The term “module” is used herein to denote a functional operation that may be embodied either as a stand-alone component or as an integrated configuration of a plurality of subordinate components. Thus, each of app 130 and module 160 may be implemented as a single module or as a plurality of modules that operate in cooperation with one another. Moreover, although app 130 and module 160 are described herein as being installed in memories 125 and 155, respectively, and therefore being implemented in software, each of app 130 and module 160 could be implemented in any of hardware (e.g., electronic circuitry), firmware, software, or a combination thereof.
Additionally, either or both of app 130 and module 160 may be configured on a storage device 180 for subsequent loading into their respective memories 125 and 155. Storage device 180 is a tangible, non-transitory, computer-readable storage device. Examples of storage device 180 include (a) a compact disk, (b) a magnetic tape, (c) a read only memory, (d) an optical storage medium, (e) a hard drive, (f) a memory unit consisting of multiple parallel hard drives, (g) a universal serial bus (USB) flash drive, (h) a random access memory, and (i) an electronic storage device coupled to user device 110 and server 145 via network 140.
Search utility 170 is a component for searching a database 175 and other data sources 174. Database 175 contains information about a variety of topics.
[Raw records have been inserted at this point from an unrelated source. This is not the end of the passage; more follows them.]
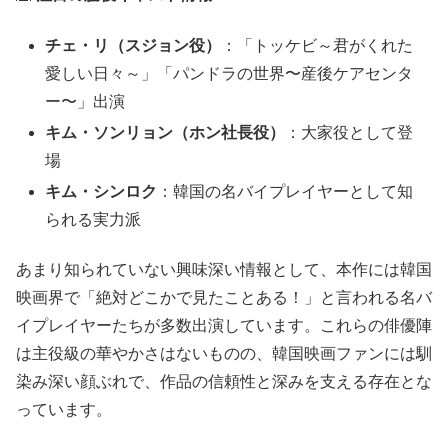
チェ・リ（スジョン役）
：「トッケビ～君がくれた
愛しい日々～」「パンドラの世界〜産後ケアセンタ
ー〜」出演
キム・ソンリョン（ホン社長役）
：大家役として登
場
キム・シンロク
：韓国の名バイプレイヤーとして知
られる実力派
あまり知られていない興味深い情報として、本作には韓国
映画界で「絶対どこかで見たことある！」と言われる名バ
イプレイヤーたちが多数出演しています。これらの俳優陣
は主役級の華やかさはないものの、韓国映画ファンには馴
染み深い顔ぶれで、作品の信頼性と深みを支える存在とな
っています。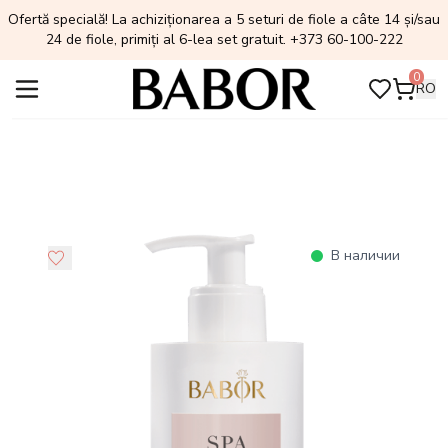
Ofertă specială! La achiziționarea a 5 seturi de fiole a câte 14 și/sau
24 de fiole, primiți al 6-lea set gratuit. +373 60-100-222
0
RO
В наличии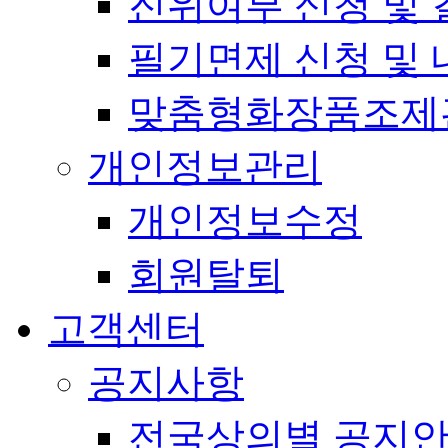
진위여부 신청 및 
필기면제 신청 및 
맞춤형화장품조제
개인정보관리
개인정보수정
회원탈퇴
고객센터
공지사항
전국상의별 공지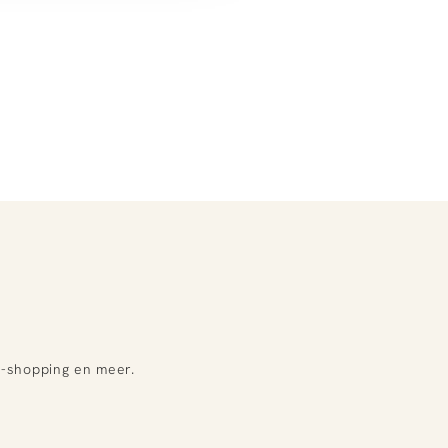
e-shopping en meer.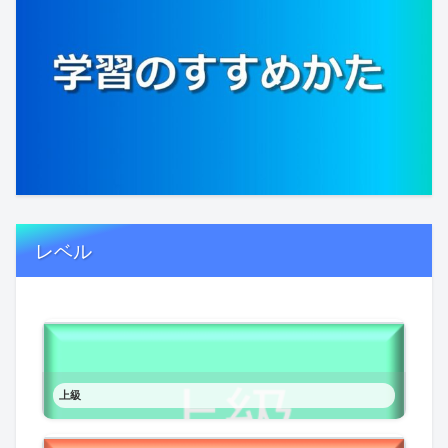
レベル
上級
Other data sources 174 are other sources of data, e.g., a customer relationship management (CRM) system.
In operation of system 100, user 105 desires information about object 135. Object 135 has been modified, enhanced, or pre-processed so that it contains context information 137 that user 105 will be able to retrieve from it. Context information 137 is any relevant information regarding the environment, its users and their interaction. For example, a QR code printed on a label on object 135 could store context information 137, or an image of object 135 itself could have been pre-processed by artificial intelligence so that context information 137 could be encoded, therefore allowing user device 110 to capture and store the image in memory 125, and then process it using app 130 to decode the aforementioned context information 137.
User 105 employs user device 110 to engage in a dialog 139, i.e., a conversation, with virtual assistant 165. To facilitate dialog 139, user device 110 obtains context information 137 concerning object 135, and sends context information 137 to server 145. Server 145 uses context information 137 to utilize search utility 170 to obtain resultant information 177 from database 175, and enhances or modifies dialog 139 based on resultant information 177, which could include the original context information 137 embedded in object 135 as well as supplemental and enriched information related to it and obtained from database 175 and other data sources 174.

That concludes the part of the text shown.